▶ _Your instructions_
Give back the entries below verbatim.

▶ _Data under study_
———
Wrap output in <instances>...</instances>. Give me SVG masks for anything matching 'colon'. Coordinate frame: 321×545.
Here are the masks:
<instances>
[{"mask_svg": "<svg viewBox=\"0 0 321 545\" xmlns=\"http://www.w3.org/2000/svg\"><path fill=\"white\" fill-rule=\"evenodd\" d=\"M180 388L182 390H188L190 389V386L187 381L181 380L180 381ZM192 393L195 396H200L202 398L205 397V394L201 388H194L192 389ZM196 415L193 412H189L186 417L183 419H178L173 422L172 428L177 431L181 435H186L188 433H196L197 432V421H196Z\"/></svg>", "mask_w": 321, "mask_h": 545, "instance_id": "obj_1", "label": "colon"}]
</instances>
———
▶ _Output for this task_
Wrap output in <instances>...</instances>. Give me SVG masks for anything matching 'colon'. Coordinate frame: 321×545.
Here are the masks:
<instances>
[{"mask_svg": "<svg viewBox=\"0 0 321 545\" xmlns=\"http://www.w3.org/2000/svg\"><path fill=\"white\" fill-rule=\"evenodd\" d=\"M180 388L182 390H188L190 389V386L187 381L181 380L180 381ZM192 393L195 396H200L202 398L205 397V394L201 388H194L192 389ZM196 415L193 412H189L186 417L183 419H178L173 422L172 428L177 431L181 435H186L188 433H196L197 432V421H196Z\"/></svg>", "mask_w": 321, "mask_h": 545, "instance_id": "obj_1", "label": "colon"}]
</instances>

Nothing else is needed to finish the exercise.